When the computers are older than the students, problems can arise:
- The computer gets slower and slower with each year and each program installed over those years.
- The operating system may no longer support modern versions of software.
- Or the operating system itself may no longer be supported or get new updates (Microsoft ended service for Windows XP on April 8, 2014).
- Sell the old desktops and laptops to an eRecycling company for scrap metal.
- Store the old equipment out of site, stacked up on pallets.
- Or keep them in the classroom despite their decreasing functionality.
- Go to their website at: http://www.neverware.com/free
- Download and install CloudReady onto a USB drive for free.
- Use it to boot your old computer or install on your old computer (gory details are included further down in this blog post).
The paid option is for schools or organizations that don’t just want to convert old computers to Chromebooks, but also need to be able to manage them like normal Chromebooks in the Google Apps Admin Console. With the paid version you get the ability to enroll your old computers in your Admin Console, as well as technical support from Neverware. (Note: you still need to purchase the Google Admin console licenses separately to manage the devices once they are enrolled.)
The cost for the paid version is $15 per device per year. See full details on pricing here: http://www.neverware.com/pricing/
I wanted to test this out to see how well the product really works. So using the free option, I downloaded CloudReady and tested it on three old laptops we had laying around the office.

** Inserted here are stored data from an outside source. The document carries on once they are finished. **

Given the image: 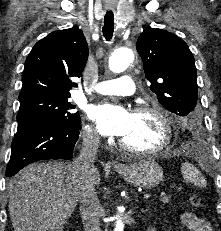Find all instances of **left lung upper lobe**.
<instances>
[{
    "instance_id": "5c2ea615",
    "label": "left lung upper lobe",
    "mask_w": 221,
    "mask_h": 231,
    "mask_svg": "<svg viewBox=\"0 0 221 231\" xmlns=\"http://www.w3.org/2000/svg\"><path fill=\"white\" fill-rule=\"evenodd\" d=\"M136 48L160 104L176 115L191 116L197 106L198 86L194 57L187 44L166 30L147 27Z\"/></svg>"
}]
</instances>
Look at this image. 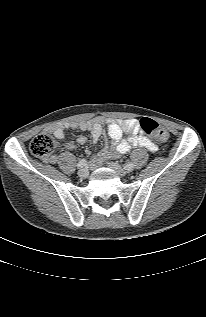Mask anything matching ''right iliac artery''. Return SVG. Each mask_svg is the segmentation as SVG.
<instances>
[{"instance_id":"82829eb1","label":"right iliac artery","mask_w":206,"mask_h":317,"mask_svg":"<svg viewBox=\"0 0 206 317\" xmlns=\"http://www.w3.org/2000/svg\"><path fill=\"white\" fill-rule=\"evenodd\" d=\"M87 165V160L86 159H81L78 164H77V167L78 168H83L84 166Z\"/></svg>"}]
</instances>
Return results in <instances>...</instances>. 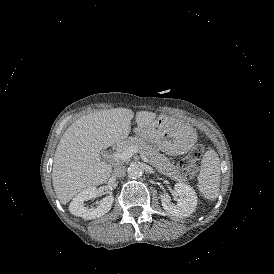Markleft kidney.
I'll return each instance as SVG.
<instances>
[{
  "label": "left kidney",
  "mask_w": 274,
  "mask_h": 274,
  "mask_svg": "<svg viewBox=\"0 0 274 274\" xmlns=\"http://www.w3.org/2000/svg\"><path fill=\"white\" fill-rule=\"evenodd\" d=\"M174 188V193L178 204H172L168 194L160 193L159 198L163 209L170 215L177 218L191 216L197 205L195 192L185 183H177Z\"/></svg>",
  "instance_id": "left-kidney-1"
}]
</instances>
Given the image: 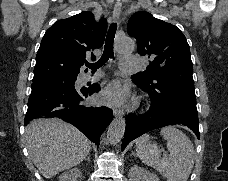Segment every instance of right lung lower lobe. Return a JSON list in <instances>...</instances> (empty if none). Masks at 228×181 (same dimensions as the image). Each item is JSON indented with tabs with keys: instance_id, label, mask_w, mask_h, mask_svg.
<instances>
[{
	"instance_id": "98d812e1",
	"label": "right lung lower lobe",
	"mask_w": 228,
	"mask_h": 181,
	"mask_svg": "<svg viewBox=\"0 0 228 181\" xmlns=\"http://www.w3.org/2000/svg\"><path fill=\"white\" fill-rule=\"evenodd\" d=\"M76 79L32 83L24 124L43 117L62 118L98 147L100 135L113 120V112L105 106L96 107L87 103V97L100 90L98 84L75 88Z\"/></svg>"
}]
</instances>
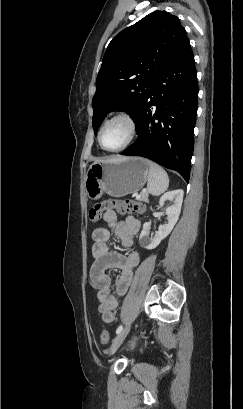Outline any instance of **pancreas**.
Here are the masks:
<instances>
[{
  "mask_svg": "<svg viewBox=\"0 0 243 409\" xmlns=\"http://www.w3.org/2000/svg\"><path fill=\"white\" fill-rule=\"evenodd\" d=\"M139 200L147 202L148 201V193L144 192V193L140 194Z\"/></svg>",
  "mask_w": 243,
  "mask_h": 409,
  "instance_id": "obj_1",
  "label": "pancreas"
}]
</instances>
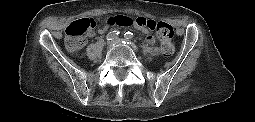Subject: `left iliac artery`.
I'll list each match as a JSON object with an SVG mask.
<instances>
[{"label": "left iliac artery", "instance_id": "44dca946", "mask_svg": "<svg viewBox=\"0 0 255 122\" xmlns=\"http://www.w3.org/2000/svg\"><path fill=\"white\" fill-rule=\"evenodd\" d=\"M125 39H132L133 38V33L132 32H127L124 34Z\"/></svg>", "mask_w": 255, "mask_h": 122}]
</instances>
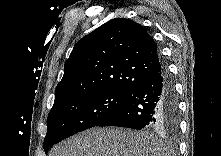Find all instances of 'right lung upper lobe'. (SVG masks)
I'll return each mask as SVG.
<instances>
[{"label":"right lung upper lobe","instance_id":"1","mask_svg":"<svg viewBox=\"0 0 221 156\" xmlns=\"http://www.w3.org/2000/svg\"><path fill=\"white\" fill-rule=\"evenodd\" d=\"M164 68L153 38L142 25L112 19L74 46L56 87L54 105L102 91L131 94Z\"/></svg>","mask_w":221,"mask_h":156}]
</instances>
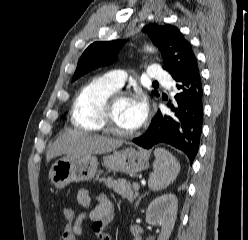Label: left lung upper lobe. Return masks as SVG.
Returning <instances> with one entry per match:
<instances>
[{"instance_id": "obj_1", "label": "left lung upper lobe", "mask_w": 248, "mask_h": 240, "mask_svg": "<svg viewBox=\"0 0 248 240\" xmlns=\"http://www.w3.org/2000/svg\"><path fill=\"white\" fill-rule=\"evenodd\" d=\"M143 31L147 32L153 44L161 49L165 64L163 68L173 79L180 77L196 60L191 44L177 27L170 24H149ZM123 44L124 41L121 40L92 43L80 57L73 80L98 66L112 63ZM153 94L159 96L157 91H153Z\"/></svg>"}]
</instances>
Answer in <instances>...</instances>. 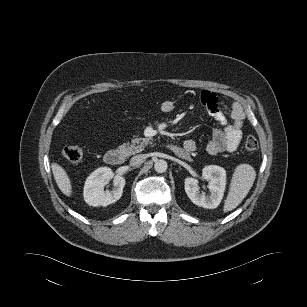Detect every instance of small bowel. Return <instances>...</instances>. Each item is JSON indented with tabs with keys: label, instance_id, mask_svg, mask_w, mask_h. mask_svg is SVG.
Masks as SVG:
<instances>
[{
	"label": "small bowel",
	"instance_id": "1",
	"mask_svg": "<svg viewBox=\"0 0 307 307\" xmlns=\"http://www.w3.org/2000/svg\"><path fill=\"white\" fill-rule=\"evenodd\" d=\"M201 98L209 115L220 125L206 144V151L210 155L235 151L242 139V125L245 118L242 105L238 101L231 102L230 118L232 122L228 123L215 94L204 92ZM174 108V102L170 100L161 104V110L165 113L172 112ZM196 148V142L192 139L186 140L182 146H174L175 153L181 157L189 156Z\"/></svg>",
	"mask_w": 307,
	"mask_h": 307
}]
</instances>
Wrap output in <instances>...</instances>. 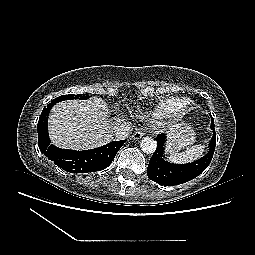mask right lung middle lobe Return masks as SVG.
<instances>
[{
	"instance_id": "1",
	"label": "right lung middle lobe",
	"mask_w": 255,
	"mask_h": 255,
	"mask_svg": "<svg viewBox=\"0 0 255 255\" xmlns=\"http://www.w3.org/2000/svg\"><path fill=\"white\" fill-rule=\"evenodd\" d=\"M89 98V95L87 94H77V95H74V94H68V95H61L55 99H53L51 101V103L48 104V106L46 108H52V106H54L56 103L58 102H61V101H64V100H71V99H88ZM44 108V109H46Z\"/></svg>"
}]
</instances>
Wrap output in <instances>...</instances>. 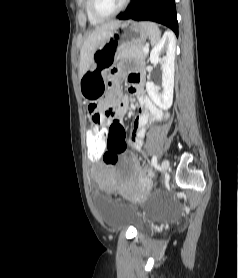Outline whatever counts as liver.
<instances>
[{
    "label": "liver",
    "mask_w": 238,
    "mask_h": 278,
    "mask_svg": "<svg viewBox=\"0 0 238 278\" xmlns=\"http://www.w3.org/2000/svg\"><path fill=\"white\" fill-rule=\"evenodd\" d=\"M120 23V21H110L97 26L96 29L85 39L80 51V78L91 67L96 49L101 47L108 40L110 32Z\"/></svg>",
    "instance_id": "liver-1"
}]
</instances>
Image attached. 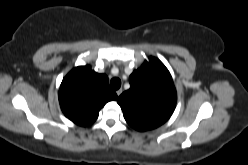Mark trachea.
<instances>
[{"label":"trachea","instance_id":"obj_1","mask_svg":"<svg viewBox=\"0 0 248 165\" xmlns=\"http://www.w3.org/2000/svg\"><path fill=\"white\" fill-rule=\"evenodd\" d=\"M110 86L112 89L118 90L121 87V80L119 78L111 79Z\"/></svg>","mask_w":248,"mask_h":165}]
</instances>
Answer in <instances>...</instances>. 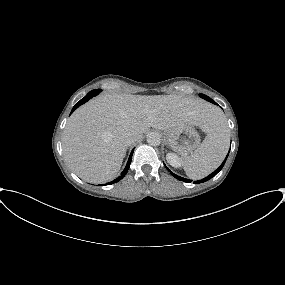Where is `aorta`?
<instances>
[{"label":"aorta","instance_id":"1","mask_svg":"<svg viewBox=\"0 0 285 285\" xmlns=\"http://www.w3.org/2000/svg\"><path fill=\"white\" fill-rule=\"evenodd\" d=\"M147 142L149 145L158 146L161 143V135L158 132H150L147 134Z\"/></svg>","mask_w":285,"mask_h":285}]
</instances>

Neverware suggests that CloudReady works best on computers made on or after May 2007. I found that to be accurate.
One of the laptops I tested was older than that and would not run CloudReady at all. However the other two turned out to be a great success. They were:
- From 2007 - a Lenovo 3000 N200 laptop
- From 2009 - a eeePC 1005HAB netbook
- Look - Since CloudReady is technically running Chromium, rather than Chrome OS, some of the icon are different colors. For example, the icons for Chrome and the Web Store are blue. (See screenshot below of my netbook running CloudReady.)
- Keyboard - Next, since the device does not have a Chromebook keyboard, some of the keys do not match up, such as the top row. On a Chromebook the top row of keys have special functions like back, forward, reload, brightness, volume up and down, and such. On an old laptop the top row has normal function keys (F1 through F12). However, the keys work the same as on a Chromebook, they just don’t have the same pictures on the keys. For example, the fourth key over on a Chromebook is the reload button, which is the same on an old laptop except that would be the F3 key.

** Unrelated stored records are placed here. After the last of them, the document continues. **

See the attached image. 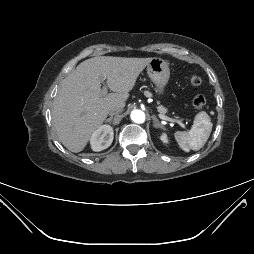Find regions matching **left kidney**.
<instances>
[{
    "label": "left kidney",
    "mask_w": 254,
    "mask_h": 254,
    "mask_svg": "<svg viewBox=\"0 0 254 254\" xmlns=\"http://www.w3.org/2000/svg\"><path fill=\"white\" fill-rule=\"evenodd\" d=\"M160 139L163 143H169V139L166 133H162Z\"/></svg>",
    "instance_id": "obj_1"
}]
</instances>
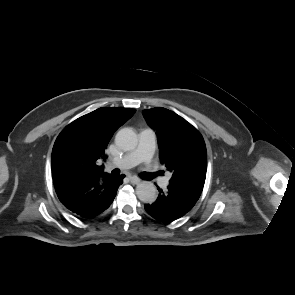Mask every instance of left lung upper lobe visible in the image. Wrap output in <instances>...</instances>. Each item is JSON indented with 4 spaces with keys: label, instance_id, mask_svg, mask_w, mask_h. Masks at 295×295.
<instances>
[{
    "label": "left lung upper lobe",
    "instance_id": "1",
    "mask_svg": "<svg viewBox=\"0 0 295 295\" xmlns=\"http://www.w3.org/2000/svg\"><path fill=\"white\" fill-rule=\"evenodd\" d=\"M157 135L160 161L172 173L169 185L201 193L207 171V151L200 132L184 118L157 107L142 111Z\"/></svg>",
    "mask_w": 295,
    "mask_h": 295
}]
</instances>
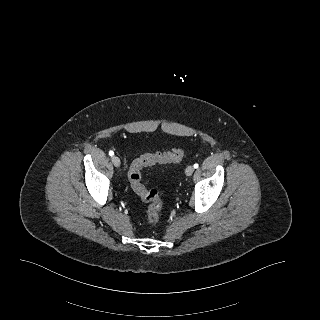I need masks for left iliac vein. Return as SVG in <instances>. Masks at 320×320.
Returning a JSON list of instances; mask_svg holds the SVG:
<instances>
[{
    "instance_id": "obj_1",
    "label": "left iliac vein",
    "mask_w": 320,
    "mask_h": 320,
    "mask_svg": "<svg viewBox=\"0 0 320 320\" xmlns=\"http://www.w3.org/2000/svg\"><path fill=\"white\" fill-rule=\"evenodd\" d=\"M193 172H194V167L193 166H188L187 168H186V170H185V173H186V175L187 176H191L192 174H193Z\"/></svg>"
}]
</instances>
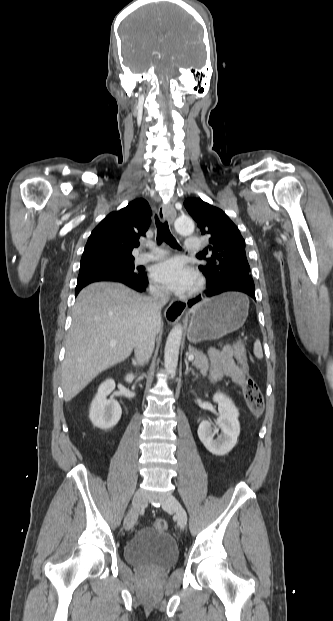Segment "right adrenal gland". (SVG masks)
I'll return each instance as SVG.
<instances>
[{"mask_svg": "<svg viewBox=\"0 0 333 621\" xmlns=\"http://www.w3.org/2000/svg\"><path fill=\"white\" fill-rule=\"evenodd\" d=\"M132 364H133L134 366H137V365H138V362H137V360H136L135 358H132Z\"/></svg>", "mask_w": 333, "mask_h": 621, "instance_id": "right-adrenal-gland-1", "label": "right adrenal gland"}]
</instances>
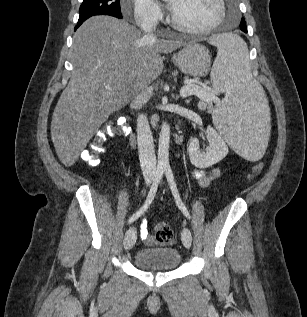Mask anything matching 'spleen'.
Returning a JSON list of instances; mask_svg holds the SVG:
<instances>
[{
    "instance_id": "obj_1",
    "label": "spleen",
    "mask_w": 307,
    "mask_h": 317,
    "mask_svg": "<svg viewBox=\"0 0 307 317\" xmlns=\"http://www.w3.org/2000/svg\"><path fill=\"white\" fill-rule=\"evenodd\" d=\"M205 42L217 47L210 77L214 89L225 94L213 122L241 160H262L271 139L267 91L253 79L247 46L234 33H209Z\"/></svg>"
}]
</instances>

- Speed - Finally, I did find that my Chrome-ified laptops did run a little sluggish compared to a modern Chromebook. The speed and responsiveness reminded me of one of our older Chromebooks from a couple years ago, but I would say that is still good considering the laptop is 9 years old and the netbook is 7 years old.
If you want to see more details on my experience with CloudReady, check out the video from our October 2015 Google User Meeting. You can jump up to the 24 minute mark to see our discussion about CloudReady. The video can be seen here: YouTube link
Screenshot of CloudReady running on the eeePC netbook:
So how exactly do you turn an old computer into a Chromebook with CloudReady? The detailed directions can be found on Neverware’s site at: http://go.neverware.com/freeinstructions
You will want to follow instructions from Neverware linked above, but below I will give the general overview of how the process works…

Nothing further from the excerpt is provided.